Chicago won't win the Shield because...

The truth is that even if they score 70+ goals the defense probably isn't good enough to keep them in the Shield race. If that happens, then Schweinsteiger moves to the backline and the path to 70+ goals disappears.


FC Cincinnati can win the Shield because...


Maybe Frankie Amaya is secretly prime Claudio Reyna? And Kektua Manneh finally gets healthy and back on the track to stardom he seemed to be on before that injury against Portland in the 2015 playoffs? Even then there are questions if those two would pass the technical staff's "Must Be This Tall to Play" filter.


I don't know. I'm having trouble coming up with this particular fantasy.


FC Cincinnati won't win the Shield because...

Their roster isn't anywhere close to good enough. Forty points should be the goal (and even that might be a stretch).


Colorado Rapids can win the Shield because...


Should I just use that same GIF again? No? Ok.


Well, it wasn't all that long ago that Benny Feilhaber and Kei Kamara were two of the three best players in the league, and Kellyn Acosta was the highest-rated young midfielder in the league, and Axel Sjoberg was a Best XI center back, and Diego Rubio was (still is) a Chilean international, and Keegan Rosenberry's on the fringes of the US men's national team, and...

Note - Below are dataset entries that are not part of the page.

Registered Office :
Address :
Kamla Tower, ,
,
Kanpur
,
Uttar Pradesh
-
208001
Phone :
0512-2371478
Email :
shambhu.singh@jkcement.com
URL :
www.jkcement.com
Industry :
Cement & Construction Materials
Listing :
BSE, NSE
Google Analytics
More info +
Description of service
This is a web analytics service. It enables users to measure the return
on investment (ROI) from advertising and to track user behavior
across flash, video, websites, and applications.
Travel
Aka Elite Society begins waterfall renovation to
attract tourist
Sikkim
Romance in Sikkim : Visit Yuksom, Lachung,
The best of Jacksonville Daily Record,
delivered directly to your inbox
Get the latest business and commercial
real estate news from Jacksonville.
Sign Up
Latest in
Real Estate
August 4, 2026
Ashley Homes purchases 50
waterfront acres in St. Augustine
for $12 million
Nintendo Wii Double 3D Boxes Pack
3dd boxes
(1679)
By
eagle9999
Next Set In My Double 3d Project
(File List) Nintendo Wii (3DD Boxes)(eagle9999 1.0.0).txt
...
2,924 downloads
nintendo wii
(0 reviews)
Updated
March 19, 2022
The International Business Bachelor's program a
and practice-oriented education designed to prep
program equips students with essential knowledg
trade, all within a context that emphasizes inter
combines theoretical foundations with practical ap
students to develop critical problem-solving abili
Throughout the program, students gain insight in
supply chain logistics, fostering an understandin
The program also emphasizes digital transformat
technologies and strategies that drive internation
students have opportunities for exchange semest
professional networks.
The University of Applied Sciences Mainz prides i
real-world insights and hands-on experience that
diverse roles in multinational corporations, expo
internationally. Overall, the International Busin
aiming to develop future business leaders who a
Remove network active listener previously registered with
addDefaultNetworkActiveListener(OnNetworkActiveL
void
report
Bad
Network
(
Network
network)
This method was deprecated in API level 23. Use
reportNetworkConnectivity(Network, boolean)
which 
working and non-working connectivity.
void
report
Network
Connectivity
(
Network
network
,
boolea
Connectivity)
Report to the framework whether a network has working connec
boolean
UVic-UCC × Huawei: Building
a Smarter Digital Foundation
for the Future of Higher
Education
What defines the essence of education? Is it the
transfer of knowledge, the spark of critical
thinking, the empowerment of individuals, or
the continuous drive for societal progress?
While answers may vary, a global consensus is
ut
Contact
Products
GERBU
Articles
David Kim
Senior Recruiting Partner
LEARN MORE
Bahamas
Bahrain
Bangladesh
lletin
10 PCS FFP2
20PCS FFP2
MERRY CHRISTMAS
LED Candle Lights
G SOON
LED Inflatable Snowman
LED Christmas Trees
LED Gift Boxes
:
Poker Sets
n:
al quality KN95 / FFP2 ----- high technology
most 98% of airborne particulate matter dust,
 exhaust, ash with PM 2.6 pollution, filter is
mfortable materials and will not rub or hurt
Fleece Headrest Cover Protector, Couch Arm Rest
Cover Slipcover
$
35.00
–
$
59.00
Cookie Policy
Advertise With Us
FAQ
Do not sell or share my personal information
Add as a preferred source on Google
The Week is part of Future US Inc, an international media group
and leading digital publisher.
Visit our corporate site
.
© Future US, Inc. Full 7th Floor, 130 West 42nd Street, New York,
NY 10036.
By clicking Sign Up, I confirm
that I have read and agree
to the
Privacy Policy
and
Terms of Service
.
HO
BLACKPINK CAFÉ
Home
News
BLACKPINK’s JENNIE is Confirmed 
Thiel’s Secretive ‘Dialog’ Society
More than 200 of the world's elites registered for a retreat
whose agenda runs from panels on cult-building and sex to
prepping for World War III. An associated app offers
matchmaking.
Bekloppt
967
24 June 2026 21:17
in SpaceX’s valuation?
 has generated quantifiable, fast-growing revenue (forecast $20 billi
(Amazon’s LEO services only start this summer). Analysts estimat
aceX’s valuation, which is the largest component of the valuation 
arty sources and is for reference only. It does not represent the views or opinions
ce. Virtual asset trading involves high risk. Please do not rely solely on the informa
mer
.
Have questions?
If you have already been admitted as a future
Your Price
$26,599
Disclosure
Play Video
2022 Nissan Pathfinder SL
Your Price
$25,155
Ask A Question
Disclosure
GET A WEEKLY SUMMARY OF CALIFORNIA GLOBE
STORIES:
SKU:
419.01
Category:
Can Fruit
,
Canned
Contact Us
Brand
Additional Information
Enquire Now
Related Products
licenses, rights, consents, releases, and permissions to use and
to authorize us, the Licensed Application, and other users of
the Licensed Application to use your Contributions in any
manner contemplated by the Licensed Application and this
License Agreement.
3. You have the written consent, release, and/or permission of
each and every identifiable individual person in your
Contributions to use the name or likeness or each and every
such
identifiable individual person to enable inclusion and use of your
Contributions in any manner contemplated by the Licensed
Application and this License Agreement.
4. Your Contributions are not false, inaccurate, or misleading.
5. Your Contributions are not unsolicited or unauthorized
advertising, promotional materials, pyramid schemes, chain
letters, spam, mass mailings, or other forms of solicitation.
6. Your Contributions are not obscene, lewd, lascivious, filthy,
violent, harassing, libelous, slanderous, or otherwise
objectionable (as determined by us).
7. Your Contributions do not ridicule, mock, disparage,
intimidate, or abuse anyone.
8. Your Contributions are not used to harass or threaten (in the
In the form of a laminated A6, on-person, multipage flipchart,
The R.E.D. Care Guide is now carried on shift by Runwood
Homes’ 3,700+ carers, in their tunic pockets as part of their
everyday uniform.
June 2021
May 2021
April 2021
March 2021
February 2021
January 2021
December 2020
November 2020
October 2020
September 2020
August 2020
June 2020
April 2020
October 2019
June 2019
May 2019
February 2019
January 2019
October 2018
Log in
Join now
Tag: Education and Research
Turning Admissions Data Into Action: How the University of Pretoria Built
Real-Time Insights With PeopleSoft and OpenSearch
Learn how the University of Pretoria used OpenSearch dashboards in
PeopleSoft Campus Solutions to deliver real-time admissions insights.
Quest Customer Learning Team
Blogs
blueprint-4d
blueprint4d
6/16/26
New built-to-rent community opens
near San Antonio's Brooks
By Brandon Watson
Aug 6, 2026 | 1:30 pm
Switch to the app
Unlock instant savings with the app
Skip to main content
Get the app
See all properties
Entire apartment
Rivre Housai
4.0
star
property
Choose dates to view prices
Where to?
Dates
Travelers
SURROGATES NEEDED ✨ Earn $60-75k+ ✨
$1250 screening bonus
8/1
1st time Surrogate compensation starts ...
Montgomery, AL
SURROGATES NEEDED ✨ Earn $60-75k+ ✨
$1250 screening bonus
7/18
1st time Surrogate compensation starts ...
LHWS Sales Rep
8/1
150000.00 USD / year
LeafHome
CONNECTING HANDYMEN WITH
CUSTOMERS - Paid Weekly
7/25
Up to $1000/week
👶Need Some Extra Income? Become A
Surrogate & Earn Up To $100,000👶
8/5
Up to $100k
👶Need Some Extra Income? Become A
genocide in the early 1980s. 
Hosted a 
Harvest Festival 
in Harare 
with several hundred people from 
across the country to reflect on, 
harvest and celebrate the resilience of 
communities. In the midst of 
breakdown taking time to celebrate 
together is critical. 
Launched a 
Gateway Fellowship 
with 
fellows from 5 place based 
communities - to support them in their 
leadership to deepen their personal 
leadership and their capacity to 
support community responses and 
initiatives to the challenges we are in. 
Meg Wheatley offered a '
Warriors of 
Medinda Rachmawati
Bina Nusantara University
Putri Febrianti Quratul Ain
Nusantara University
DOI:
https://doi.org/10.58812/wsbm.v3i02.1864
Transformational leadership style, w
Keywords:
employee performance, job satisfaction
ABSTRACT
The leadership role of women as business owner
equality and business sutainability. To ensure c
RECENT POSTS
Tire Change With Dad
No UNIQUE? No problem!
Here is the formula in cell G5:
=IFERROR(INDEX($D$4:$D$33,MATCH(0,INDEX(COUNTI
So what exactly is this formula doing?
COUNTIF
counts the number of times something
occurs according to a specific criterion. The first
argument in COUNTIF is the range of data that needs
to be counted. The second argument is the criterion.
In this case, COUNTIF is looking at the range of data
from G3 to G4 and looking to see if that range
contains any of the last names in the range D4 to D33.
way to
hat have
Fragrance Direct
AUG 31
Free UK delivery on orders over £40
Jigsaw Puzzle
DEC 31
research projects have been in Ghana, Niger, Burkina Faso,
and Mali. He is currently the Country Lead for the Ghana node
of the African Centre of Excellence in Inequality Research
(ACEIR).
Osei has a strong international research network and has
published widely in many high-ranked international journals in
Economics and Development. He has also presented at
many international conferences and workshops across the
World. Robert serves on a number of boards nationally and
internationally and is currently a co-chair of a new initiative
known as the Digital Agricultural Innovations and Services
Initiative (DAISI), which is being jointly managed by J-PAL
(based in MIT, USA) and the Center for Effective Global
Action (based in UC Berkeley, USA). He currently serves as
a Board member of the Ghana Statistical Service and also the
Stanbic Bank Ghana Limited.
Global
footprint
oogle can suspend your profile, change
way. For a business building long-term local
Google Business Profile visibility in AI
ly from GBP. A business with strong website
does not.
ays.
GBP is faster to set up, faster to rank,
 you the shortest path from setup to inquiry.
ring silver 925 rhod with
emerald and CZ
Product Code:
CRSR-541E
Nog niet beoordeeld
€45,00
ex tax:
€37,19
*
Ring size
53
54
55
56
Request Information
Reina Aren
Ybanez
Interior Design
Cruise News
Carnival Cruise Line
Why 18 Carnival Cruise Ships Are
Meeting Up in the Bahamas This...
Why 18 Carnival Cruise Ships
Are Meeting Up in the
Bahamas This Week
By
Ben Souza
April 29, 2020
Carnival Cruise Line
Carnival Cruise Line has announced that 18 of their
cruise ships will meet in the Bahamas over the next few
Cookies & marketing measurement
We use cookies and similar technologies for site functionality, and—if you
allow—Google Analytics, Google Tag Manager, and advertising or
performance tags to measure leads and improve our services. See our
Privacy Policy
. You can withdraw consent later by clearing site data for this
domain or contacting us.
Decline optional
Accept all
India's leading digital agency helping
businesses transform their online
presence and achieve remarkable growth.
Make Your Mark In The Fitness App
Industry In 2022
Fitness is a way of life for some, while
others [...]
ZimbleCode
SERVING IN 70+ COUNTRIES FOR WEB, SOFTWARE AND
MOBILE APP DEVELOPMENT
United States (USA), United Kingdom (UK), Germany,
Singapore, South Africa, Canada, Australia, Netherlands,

Obviously they're not going to win it, and I think a playoff spot is a real stretch. But this team's got more talent than any group in recent memory (including the 2016 team that made a Shield push that lasted into Week 34), and "The Rapids Way" isn't just a punchline anymore – they spent the offseason acquiring and integrating fun, technical players and then played fun, technical soccer during the preseason.


They'll be a sneaky fun team to watch in 2019.


Colorado won't win the Shield because...

There are lots of reasons. Total talent is one, and a certain amount of iffiness at the back and in goal is another, and the fact that their two best players (Feilhaber and Kamara) are each a few years past their peak is another. The apparent plan to start Nico Mezquida as the No. 10 – he's got four assists in five years – is a pretty big warning sign as well.


I could see a world in which they get 50 points, though. And if you play MLS Fantasy, Rubio seems a really good "buy low" option.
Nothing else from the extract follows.